Output the data below exactly as it is, dropping the pictures from your copy.

Transcribed page contents
_ _ _ _ _ _ _

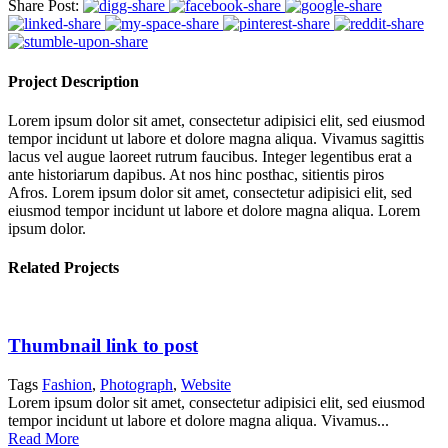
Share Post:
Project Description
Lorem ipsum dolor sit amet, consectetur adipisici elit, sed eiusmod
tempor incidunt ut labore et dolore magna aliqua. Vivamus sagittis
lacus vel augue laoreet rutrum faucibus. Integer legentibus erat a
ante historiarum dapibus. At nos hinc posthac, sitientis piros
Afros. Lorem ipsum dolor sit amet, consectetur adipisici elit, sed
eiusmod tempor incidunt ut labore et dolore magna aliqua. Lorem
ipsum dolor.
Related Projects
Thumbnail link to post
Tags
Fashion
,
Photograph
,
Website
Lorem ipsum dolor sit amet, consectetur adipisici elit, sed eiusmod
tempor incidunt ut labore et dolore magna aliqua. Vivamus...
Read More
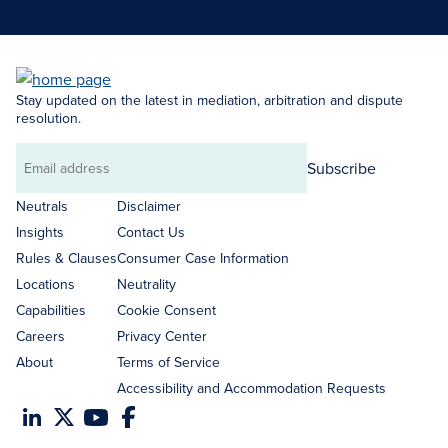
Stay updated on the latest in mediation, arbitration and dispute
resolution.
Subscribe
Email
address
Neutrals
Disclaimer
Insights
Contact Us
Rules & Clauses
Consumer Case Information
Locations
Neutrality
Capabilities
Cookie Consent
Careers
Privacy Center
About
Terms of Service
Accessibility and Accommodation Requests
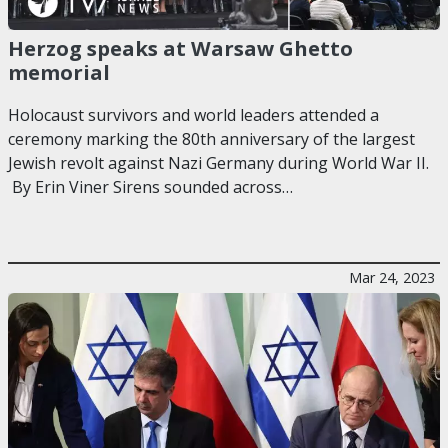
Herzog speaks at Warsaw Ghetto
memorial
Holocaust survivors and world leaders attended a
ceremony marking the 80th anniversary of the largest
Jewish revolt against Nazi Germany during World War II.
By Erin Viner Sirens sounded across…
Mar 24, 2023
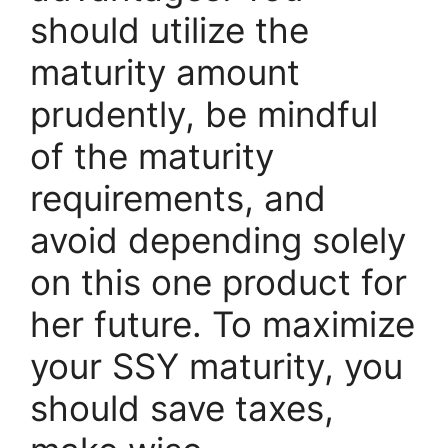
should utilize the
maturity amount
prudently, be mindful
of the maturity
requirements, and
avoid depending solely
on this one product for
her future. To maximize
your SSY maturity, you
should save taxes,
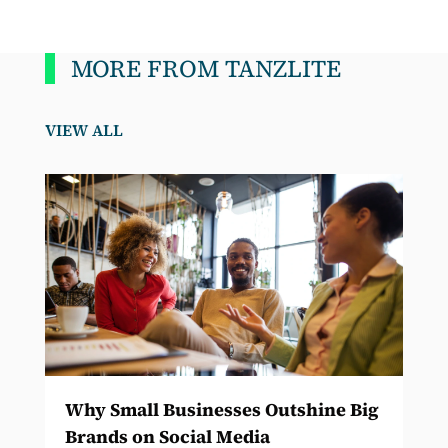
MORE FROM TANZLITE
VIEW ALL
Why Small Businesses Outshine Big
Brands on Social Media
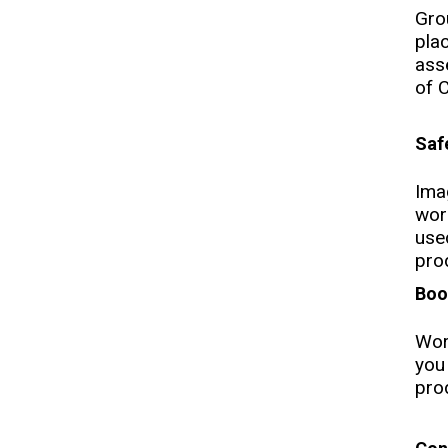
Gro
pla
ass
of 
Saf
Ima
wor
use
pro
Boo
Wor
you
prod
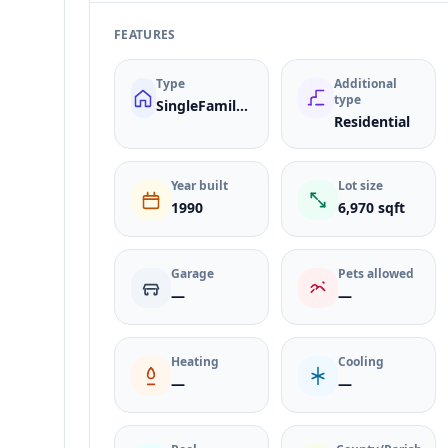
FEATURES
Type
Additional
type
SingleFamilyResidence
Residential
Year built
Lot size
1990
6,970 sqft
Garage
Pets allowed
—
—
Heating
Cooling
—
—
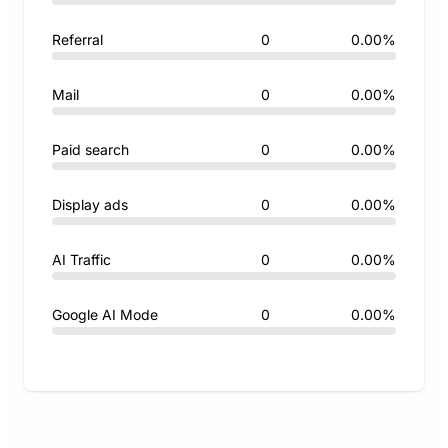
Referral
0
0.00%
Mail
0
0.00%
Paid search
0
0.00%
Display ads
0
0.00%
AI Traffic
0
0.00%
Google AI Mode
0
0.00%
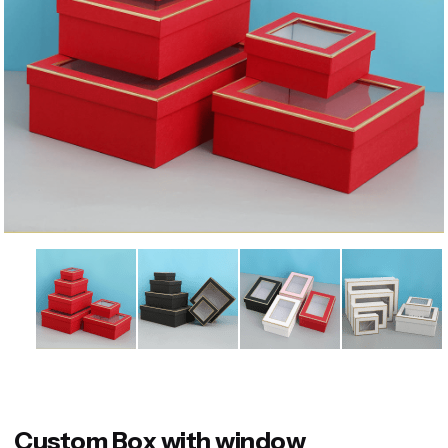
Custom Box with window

_ _ _ _ _ _ _

Worked solution:
Share Post:
Project Description
Lorem ipsum dolor sit amet, consectetur adipisici elit, sed eiusmod
tempor incidunt ut labore et dolore magna aliqua. Vivamus sagittis
lacus vel augue laoreet rutrum faucibus. Integer legentibus erat a
ante historiarum dapibus. At nos hinc posthac, sitientis piros
Afros. Lorem ipsum dolor sit amet, consectetur adipisici elit, sed
eiusmod tempor incidunt ut labore et dolore magna aliqua. Lorem
ipsum dolor.
Related Projects
Thumbnail link to post
Tags
Fashion
,
Photograph
,
Website
Lorem ipsum dolor sit amet, consectetur adipisici elit, sed eiusmod
tempor incidunt ut labore et dolore magna aliqua. Vivamus...
Read More
Stay updated on the latest in mediation, arbitration and dispute
resolution.
Subscribe
Email
address
Neutrals
Disclaimer
Insights
Contact Us
Rules & Clauses
Consumer Case Information
Locations
Neutrality
Capabilities
Cookie Consent
Careers
Privacy Center
About
Terms of Service
Accessibility and Accommodation Requests
Herzog speaks at Warsaw Ghetto
memorial
Holocaust survivors and world leaders attended a
ceremony marking the 80th anniversary of the largest
Jewish revolt against Nazi Germany during World War II.
By Erin Viner Sirens sounded across…
Mar 24, 2023
should utilize the
maturity amount
prudently, be mindful
of the maturity
requirements, and
avoid depending solely
on this one product for
her future. To maximize
your SSY maturity, you
should save taxes,
MORE FROM TANZLITE
VIEW ALL
Why Small Businesses Outshine Big
Brands on Social Media
Gro
pla
ass
of 
Saf
Ima
wor
use
pro
Boo
Wor
you
prod
FEATURES
Type
Additional
type
SingleFamilyResidence
Residential
Year built
Lot size
1990
6,970 sqft
Garage
Pets allowed
—
—
Heating
Cooling
—
—
Referral
0
0.00%
Mail
0
0.00%
Paid search
0
0.00%
Display ads
0
0.00%
AI Traffic
0
0.00%
Google AI Mode
0
0.00%
Custom Box with window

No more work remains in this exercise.